This RFC aims at deprecating and subsequently removing the /e
modifier (PREG_REPLACE_EVAL) that
preg_replace
provides.
Quoting the PHP manual:
If this modifier is set, preg_replace() does normal substitution of backreferences in the replacement string,
evaluates it as PHP code, and uses the result for replacing the search string. Single quotes, double quotes,
backslashes (\) and NULL chars will be escaped by backslashes in substituted backreferences.
Example:
$code = preg_replace('(<h([1-6])>(.*?)</h\1>)e', '"<h$1>" . strtoupper("$2") . "</h$1>"', $code); // uppercases headings
There are several serious issues with the /e
modifier:
As /e
evaluates arbitrary PHP code it can easily be exploited if user input is not carefully validated
or sanitized.
For example the above example can be used to execute arbitrary PHP code by passing the string
<h1>{${eval($_GET[php_code])}}</h1>
. The evaluted code in this case would be
"<h1>" . strtoupper("{${eval($_GET[php_code])}}") . "</h1>"
and as such execute any PHP code passed in the
php_code
GET variable.
An example of a larger project which suffered from such a code injection vulnerability is RoundCube (see this changeset).
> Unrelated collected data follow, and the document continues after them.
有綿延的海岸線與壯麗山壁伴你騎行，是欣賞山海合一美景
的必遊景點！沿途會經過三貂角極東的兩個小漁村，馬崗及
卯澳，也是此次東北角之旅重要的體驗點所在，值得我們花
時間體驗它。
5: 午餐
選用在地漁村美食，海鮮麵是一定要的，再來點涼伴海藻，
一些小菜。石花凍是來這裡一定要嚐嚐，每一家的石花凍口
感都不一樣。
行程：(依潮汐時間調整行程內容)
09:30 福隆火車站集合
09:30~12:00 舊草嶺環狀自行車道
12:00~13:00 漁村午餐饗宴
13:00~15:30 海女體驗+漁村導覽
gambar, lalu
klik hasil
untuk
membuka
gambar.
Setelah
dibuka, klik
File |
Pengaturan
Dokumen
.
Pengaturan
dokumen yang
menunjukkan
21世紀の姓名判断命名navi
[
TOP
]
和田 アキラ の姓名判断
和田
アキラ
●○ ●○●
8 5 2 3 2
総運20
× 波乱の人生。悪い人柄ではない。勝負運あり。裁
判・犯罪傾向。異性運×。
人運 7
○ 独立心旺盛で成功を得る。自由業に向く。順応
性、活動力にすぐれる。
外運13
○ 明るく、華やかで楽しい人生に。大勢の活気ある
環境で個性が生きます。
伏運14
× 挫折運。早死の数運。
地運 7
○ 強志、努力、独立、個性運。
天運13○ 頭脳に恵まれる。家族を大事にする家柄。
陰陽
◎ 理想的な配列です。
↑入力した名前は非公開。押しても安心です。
A both more secure and cleaner approach is the use of
preg_replace_callback
:
preg_replace_callback( '(<h([1-6])>(.*?)</h\1>)', function ($m) { return "<h$m[1]>" . strtoupper($m[2]) . "</h$m[1]>"; }, $code );
When passing the above exploit code (<h1>{${eval($_GET[php_code])}}</h1>
) into this function the result will
just be <h1>{${EVAL($_GET[PHP_CODE])}}</h1>
and no code will be executed.
The use of the /e
modifier is not comparable to the use of eval()
. *Any* use of /e
can be replaced
with a safer and cleaner use of preg_replace_callback
. eval()
on the other hand has *some* valid use cases
which can not be implemented in any other (sane) way.
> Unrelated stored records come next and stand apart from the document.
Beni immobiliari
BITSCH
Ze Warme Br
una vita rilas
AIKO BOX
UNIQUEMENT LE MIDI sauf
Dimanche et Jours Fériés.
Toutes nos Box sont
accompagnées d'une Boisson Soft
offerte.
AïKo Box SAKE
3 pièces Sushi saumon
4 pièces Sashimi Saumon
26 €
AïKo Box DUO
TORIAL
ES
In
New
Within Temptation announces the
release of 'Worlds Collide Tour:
Additionally it is much easier to create a vunerability with /e
than it is with eval
. Firstly many people
don't understand PCRE well enough to distinguish whether a use of /e
is safe or not. But more importantly the
fact that addslashes() is applied to all substituted backreferences creates a false feeling of security (as seen
above it can be easily circumvented.)
The application of addslashes
on all substituted backreferences not only isn't helping security, but additionally
also results in unexpected behavior when the input contains quotes:
addslashes
always escapes both quote types, but only one of them needs escaping (e.g. in double quoted strings
only "
should be escaped and in single quoted strings only ' should be escaped). This will result in one of
the quote types to be overescaped. E.g. if
<h1>Hallo 'World'</h1>
is passed into the above function the result
would be <h1>HALLO \'WORLD\'</h1>
(note the additional backslashes).
This behavior makes /e
unusable in many cases (or people just use it anyways, without knowing that it is broken).
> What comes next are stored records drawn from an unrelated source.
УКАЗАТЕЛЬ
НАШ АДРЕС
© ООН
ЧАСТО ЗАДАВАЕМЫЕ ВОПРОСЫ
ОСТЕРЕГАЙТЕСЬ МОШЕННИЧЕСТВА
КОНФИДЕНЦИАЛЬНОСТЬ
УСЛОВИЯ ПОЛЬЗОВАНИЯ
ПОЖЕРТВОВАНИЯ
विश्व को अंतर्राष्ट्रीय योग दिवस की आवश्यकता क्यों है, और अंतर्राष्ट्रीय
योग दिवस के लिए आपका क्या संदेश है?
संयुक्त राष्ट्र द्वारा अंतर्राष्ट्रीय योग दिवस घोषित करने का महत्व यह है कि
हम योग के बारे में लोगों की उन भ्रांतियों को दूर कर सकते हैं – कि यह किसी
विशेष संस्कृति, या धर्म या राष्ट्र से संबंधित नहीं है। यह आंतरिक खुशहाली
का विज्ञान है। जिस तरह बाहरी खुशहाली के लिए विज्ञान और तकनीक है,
Various exploit scripts use the /e
modifier to obfuscate their intention. Some examples from a quick SO search:
This obfuscation hides scripts from grep
-like searches (as preg_replace
is usually considered a “good”
function). Additionally - as you can see in the second link - it is possible to obfuscate the use of the /e
modifier itself, making it even harder to find.
Obviously the use by exploit scripts is not bad per se (most exploit scripts also use echo
and we better keep
that), so don't put too much weight on this argument ;)
The /e
modifier has little to no valid uses but imposes a rather big security risk. As it can in any case be
replaced by a callback there would be no loss in functionality.
The vote ended with 23 in favor and 4 against the proposal.
The /e
modifier has been deprecated in trunk in http://svn.php.net/viewvc?view=revision&revision=323862. It will
be removed at some later point in time.